Company to Demonstrate Revolutionary Embedded Design Platform Based on New PSoC® 3 and PSoC® 5 Architectures and PSoC Creator™ Software in Booth 313
SAN JOSE, Calif. — (BUSINESS WIRE) — October 12, 2009 — Cypress Semiconductor Corp. (NYSE: CY) today announced its founder, president and CEO T.J. Rodgers will present the keynote address at the 2009 ARM® techcon3 in Santa Clara, California on Wednesday, October 21 at 12:00 p.m. at the Santa Clara Convention Center. The presentation, entitled “Not Your Father's Embedded Design: How System-Level Programmability is Now Changing the Engineer's World,” will examine how a new embedded design paradigm is enabling greater flexibility to address the rapidly changing market conditions and design demands facing engineers today.
Cypress will demonstrate its newly announced PSoC® 3 and PSoC 5 programmable system-on-chip architectures in booth 313 at the show from October 21-23. The new PSoC architectures dramatically increase performance and extend the world’s only programmable analog and digital embedded design platform, delivering unmatched time-to-market, integration, and flexibility across 8-, 16-, and 32-bit applications. This new embedded design platform is powered by the revolutionary PSoC Creator™ Integrated Development Environment, which introduces a unique schematic-based design methodology along with fully tested, pre-packaged analog and digital peripherals easily customizable through user-intuitive wizards and APIs to meet specific design requirements.
The live demonstrations show how the PSoC embedded design methodology helps engineers solve key challenges with precision analog, the PSoC Creator IDE and the PSoC ecosystem. For more information, visit www.cypress.com/go/pr/armtechcon3.

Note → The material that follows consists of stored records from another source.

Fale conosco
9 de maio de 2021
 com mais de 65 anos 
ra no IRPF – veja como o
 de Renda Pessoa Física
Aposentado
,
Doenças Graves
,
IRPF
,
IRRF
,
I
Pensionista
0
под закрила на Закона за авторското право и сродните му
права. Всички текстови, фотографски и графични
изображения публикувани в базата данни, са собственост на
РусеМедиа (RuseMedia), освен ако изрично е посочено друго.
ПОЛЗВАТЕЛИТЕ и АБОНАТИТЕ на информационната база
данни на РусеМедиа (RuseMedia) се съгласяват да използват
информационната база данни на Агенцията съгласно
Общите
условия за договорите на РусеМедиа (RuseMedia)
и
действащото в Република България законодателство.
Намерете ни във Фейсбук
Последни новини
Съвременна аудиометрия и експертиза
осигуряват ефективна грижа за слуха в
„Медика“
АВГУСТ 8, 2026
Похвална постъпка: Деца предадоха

Additionally, two Cypress representatives will present three sessions during the conference:
- “Reduce Power Consumption and Increase Processor Efficiency through Distributed Processing” – This presentation on Thursday, October 22 at 10:00 a.m. by Loren Hobbs, PSoC product marketing manager, discusses how an embedded system designer can reduce system power consumption and increase system efficiency and throughput through the use of distributed processing. By using the combination of a Direct Memory Access (DMA) engine and "mini-processors" to perform control algorithms, it is possible to create low power and highly efficient processing systems. By offloading the overhead of basic processing functions, the ARM processor is freed up to dedicate its instruction cycles to the more complex processing functions it is optimized for. This concept will be illustrated using examples of common functions in embedded systems, such as motor control.

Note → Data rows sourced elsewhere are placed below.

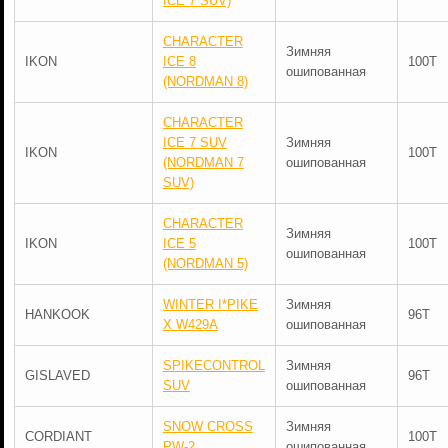
ICE 7 SUV)
CHARACTER
Зимняя
IKON
ICE 8
100T
ошипованная
(NORDMAN 8)
CHARACTER
ICE 7 SUV
Зимняя
IKON
100T
(NORDMAN 7
ошипованная
SUV)
CHARACTER
Зимняя
IKON
ICE 5
100T
ошипованная
(NORDMAN 5)
WINTER I*PIKE
Зимняя
HANKOOK
96T
X W429A
ошипованная
SPIKECONTROL
Зимняя
GISLAVED
96T
SUV
ошипованная
SNOW CROSS
Зимняя
CORDIANT
100T
PW-2
ошипованная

- “Low-power Programmable and Integrated Mixed-Signal Processing System Using an ARM Core” – This presentation on Friday, October 23 at 1:00 p.m. by Ata Khan, vice president of technical staff, shows how to build low-power programmable and integrated mixed-signal processing systems using an ARM Core. Applications such as sensors and control loops can require analog and digital signal conditioning and processing, and interaction with an embedded processor. Some representative applications, their requirements, and mapping to a proposed solution will be presented. Ideally, the elements required to build a low-power mixed-signal processing system should be integrated and interconnected allowing for the lowest power and best efficiency as well as an integrated development environment.

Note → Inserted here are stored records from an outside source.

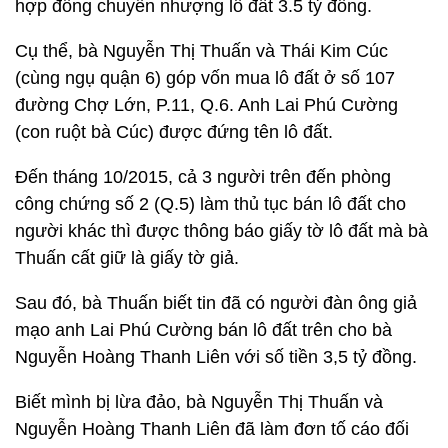
hợp đồng chuyển nhượng lô đất 3.5 tỷ đồng.
Cụ thể, bà Nguyễn Thị Thuấn và Thái Kim Cúc
(cùng ngụ quận 6) góp vốn mua lô đất ở số 107
đường Chợ Lớn, P.11, Q.6. Anh Lai Phú Cường
(con ruột bà Cúc) được đứng tên lô đất.
Đến tháng 10/2015, cả 3 người trên đến phòng
công chứng số 2 (Q.5) làm thủ tục bán lô đất cho
người khác thì được thông báo giấy tờ lô đất mà bà
Thuấn cất giữ là giấy tờ giả.
Sau đó, bà Thuấn biết tin đã có người đàn ông giả
mạo anh Lai Phú Cường bán lô đất trên cho bà
Nguyễn Hoàng Thanh Liên với số tiền 3,5 tỷ đồng.
Biết mình bị lừa đảo, bà Nguyễn Thị Thuấn và
Nguyễn Hoàng Thanh Liên đã làm đơn tố cáo đối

- “A Painless Migration to 32-bit Designs” – This presentation on Wednesday, October 21 at 2:30 p.m. by Loren Hobbs will show how to evaluate the migration-readiness of a design and describe the latest techniques for ensuring a painless transition from 8-bits to 32-bits. Migrating from an 8-bit MCU to a 16-bit or 32-bit MCU poses significant challenges to embedded designers. Although 16- or 32-bit architectures can offer much greater flexibility with higher processing performance and data bandwidth, the required changes in board design and the need to learn new tools are often costly and time-consuming. Issues to be considered include whether the processor will be able to cope with an application’s unique demands, power consumption, pin compatibility, peripheral compatibility, tool migration, programming complexity, and availability of reference designs and code-ready development boards.
About PSoC 3 and PSoC 5
The new PSoC 3 and PSoC 5 architectures include high-precision
programmable analog capability (up to 20-bit resolution for an Analog to
Digital Converter) and expanded programmable digital resources
integrated with powerful, industry-standard MCU cores and ample memory
and communications peripherals. The PSoC 3 devices are based on a new,
high-performance 8-bit 8051 processor, while the PSoC 5 devices include
a powerful 32-bit ARM Cortex™-M3 processor. The new products provide
designers with a seamless, programmable design platform, enabling easy
migration from 8 to 32 bits. The robust features of these new solutions
dramatically expand the applications and markets that PSoC can address,
including automotive, portable medical, industrial and many more. More
information about PSoC products is available at
www.cypress.com/psoc
and free online training is at
www.cypress.com/psoctraining .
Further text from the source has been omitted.